▶ _Your task_
Could you show each line of the records that contains the word "Screenshot"?

[Collected data]

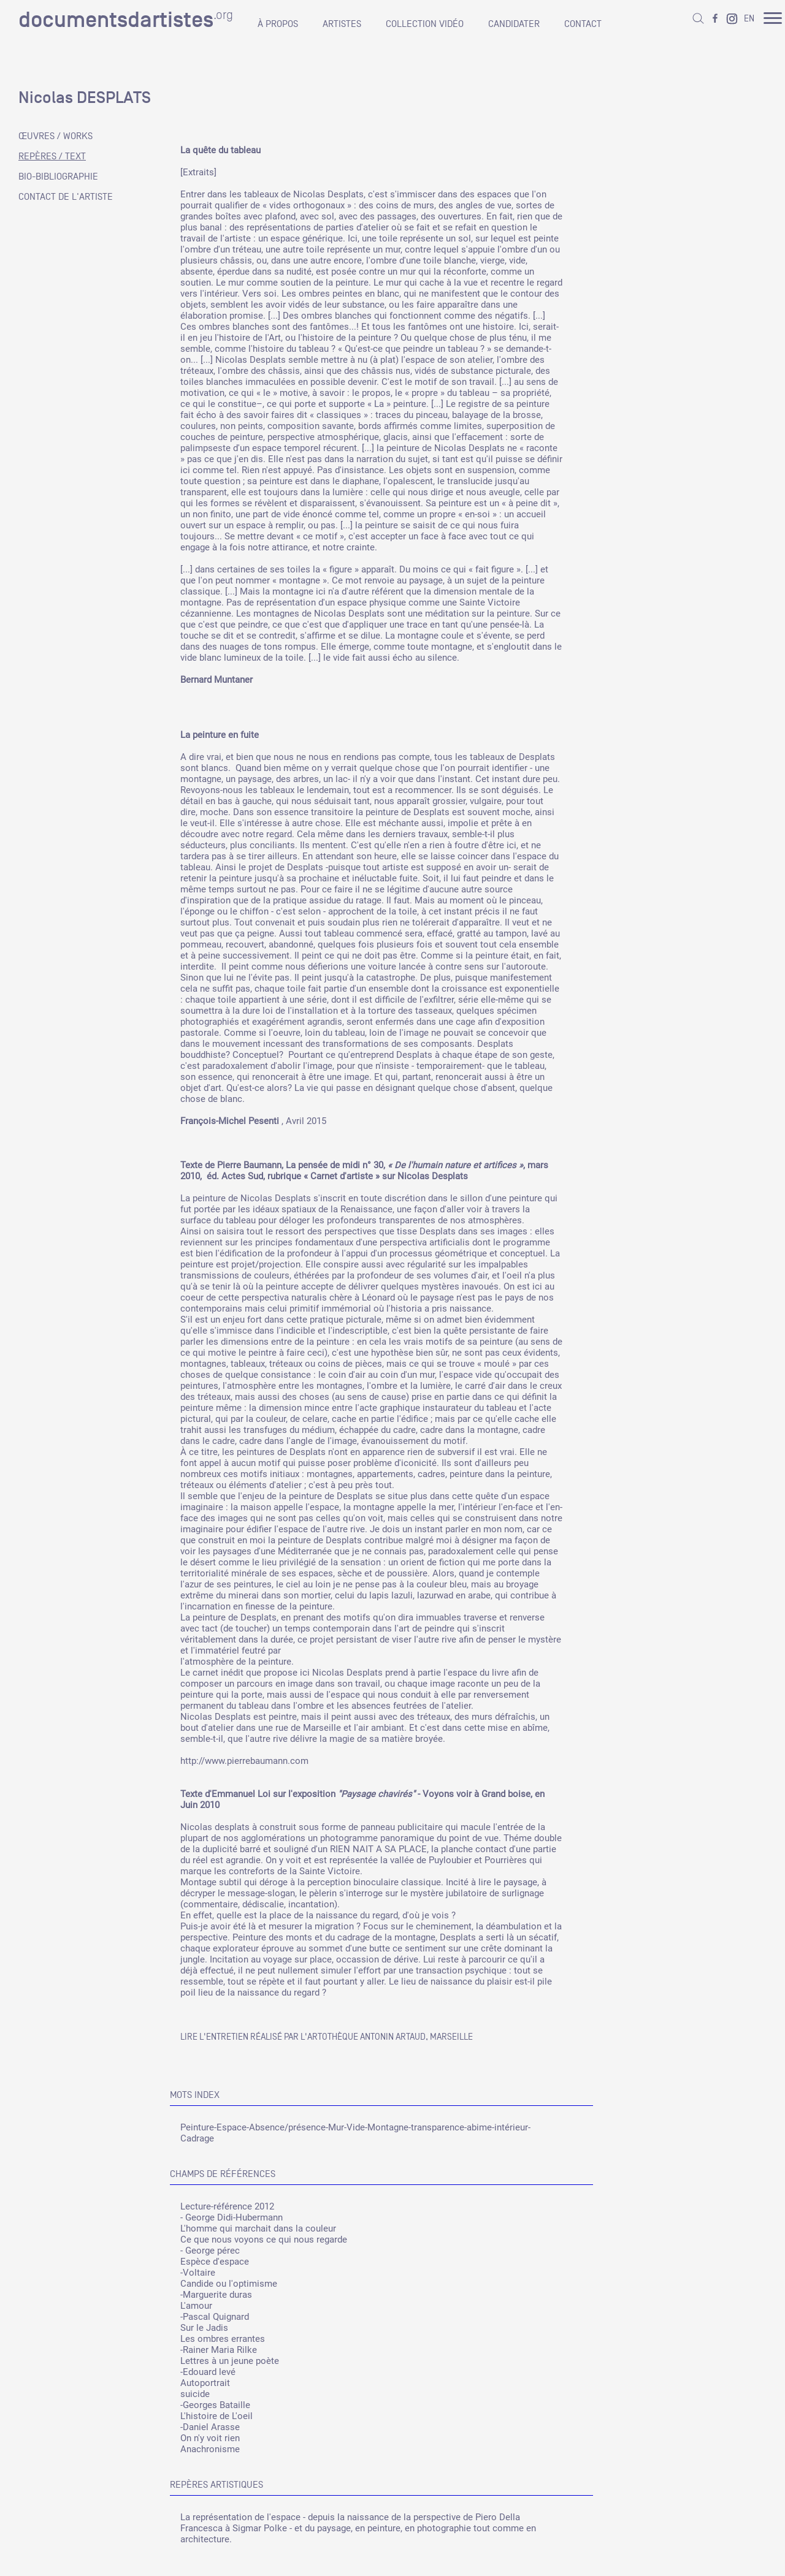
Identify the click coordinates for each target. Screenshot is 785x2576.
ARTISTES (342, 23)
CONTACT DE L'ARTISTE (65, 196)
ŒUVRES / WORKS (55, 136)
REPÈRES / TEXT (52, 156)
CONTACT (583, 23)
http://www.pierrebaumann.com (244, 1760)
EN (749, 18)
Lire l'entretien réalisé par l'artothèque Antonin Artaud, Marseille (326, 2036)
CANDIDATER (514, 23)
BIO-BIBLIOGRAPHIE (58, 176)
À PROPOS (278, 23)
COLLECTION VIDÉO (425, 23)
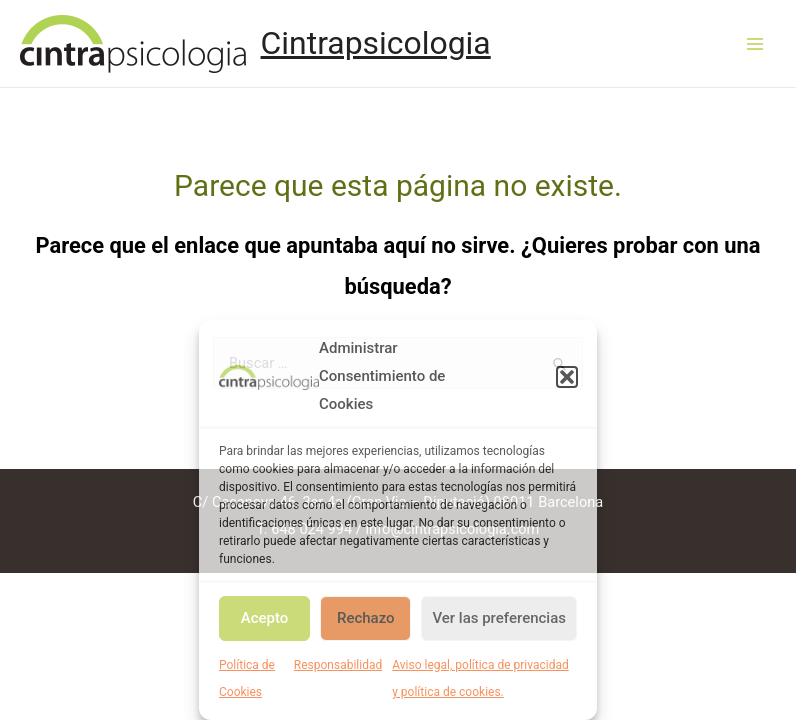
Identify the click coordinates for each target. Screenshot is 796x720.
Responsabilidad (338, 665)
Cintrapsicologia (376, 43)
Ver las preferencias (499, 618)
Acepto (265, 618)
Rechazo (366, 618)
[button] (567, 377)
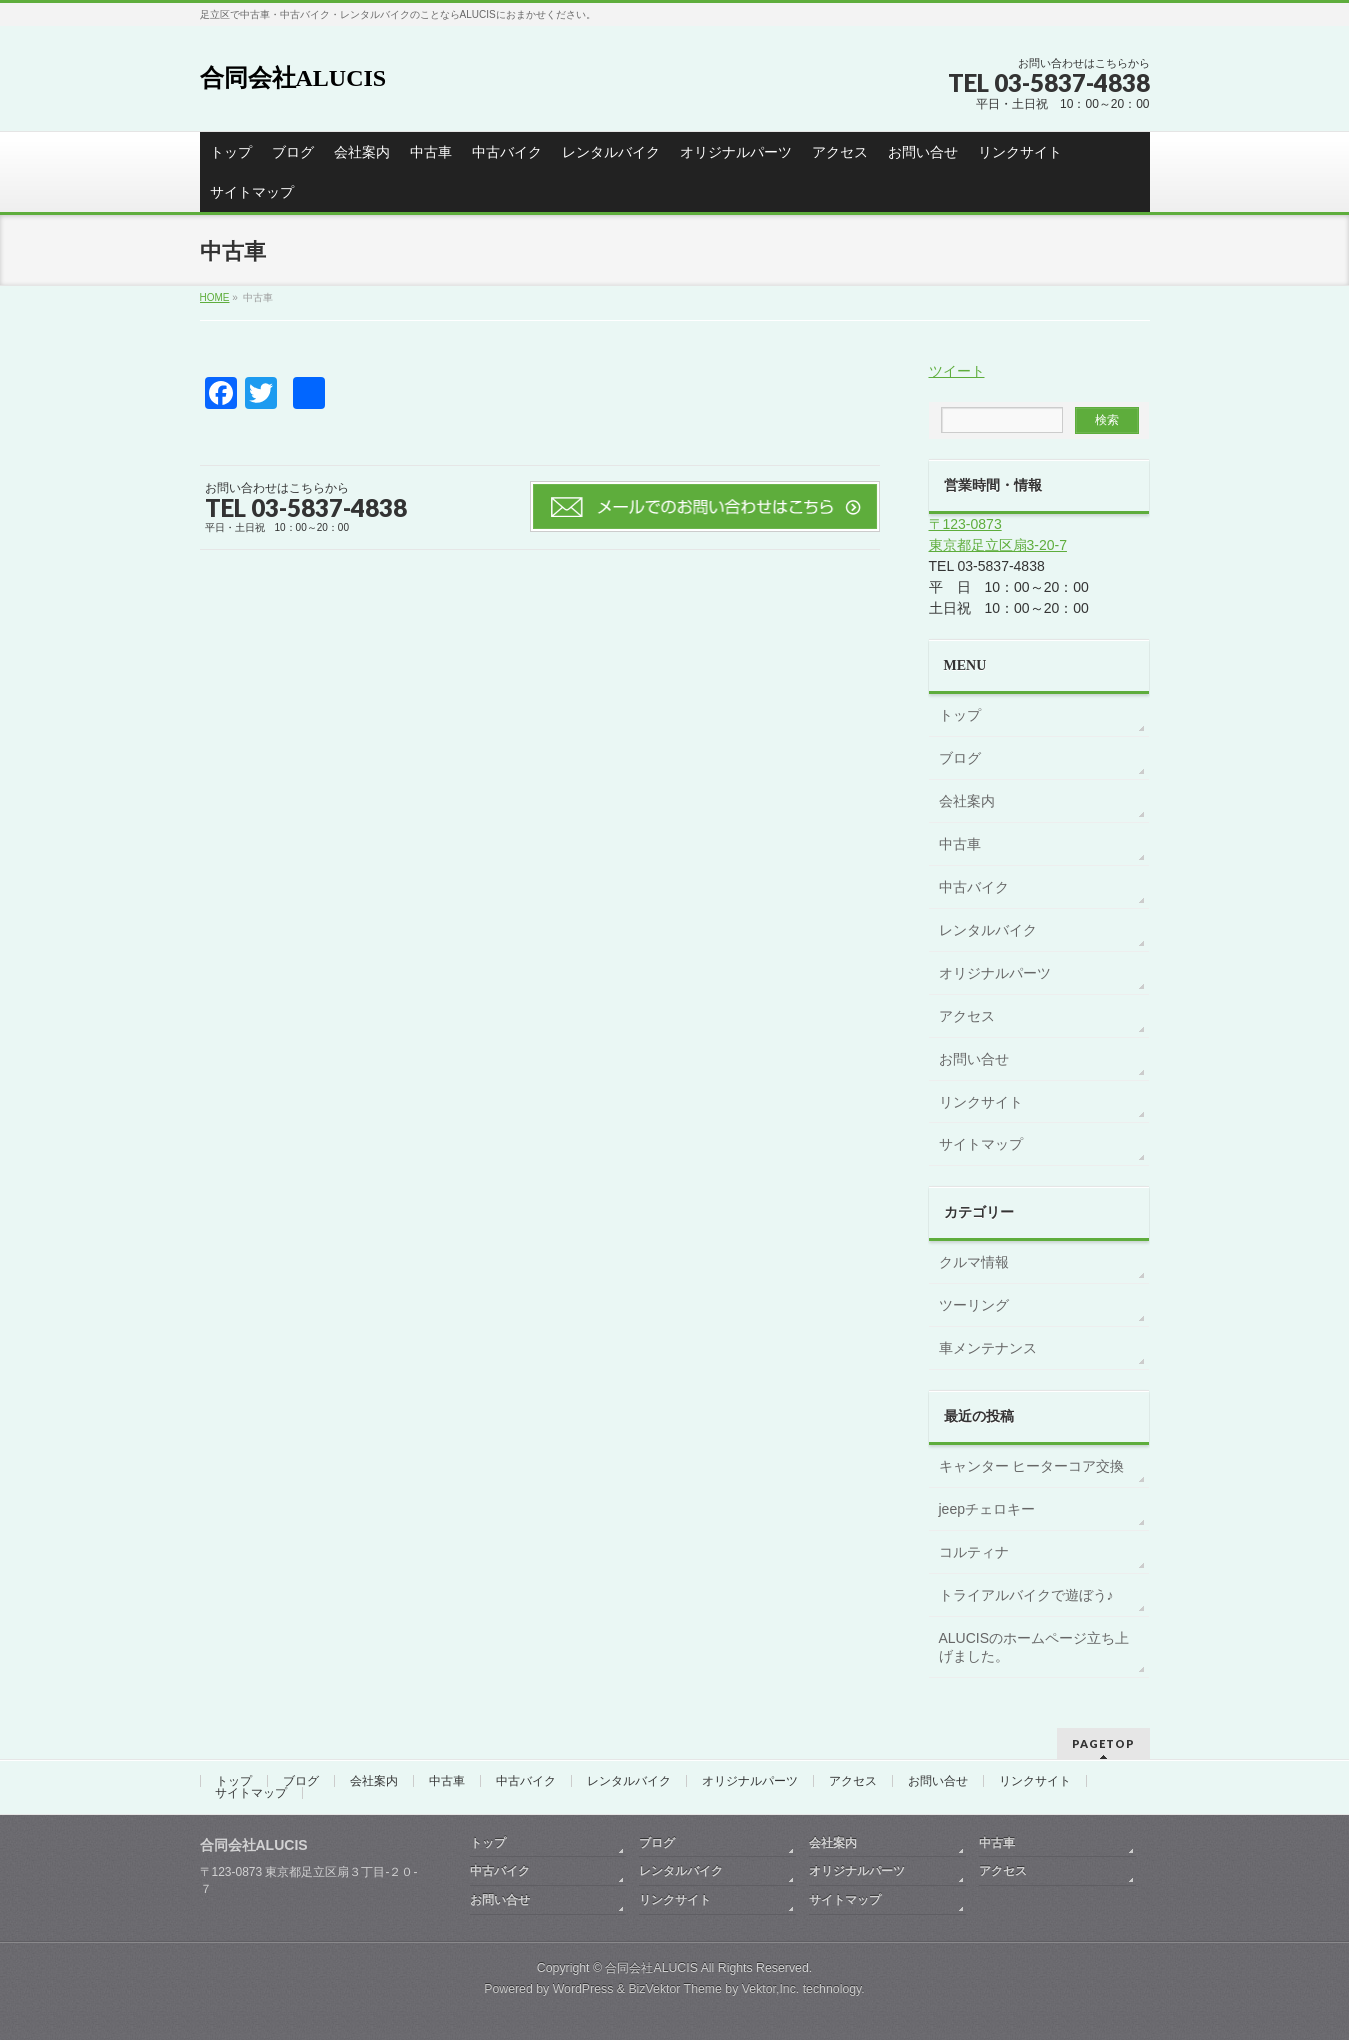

▶ _Completed exercise_
Identify the click coordinates for each target. Screenshot is 785x2576.
Identify the click coordinates for each target. Screenshot is 796x720.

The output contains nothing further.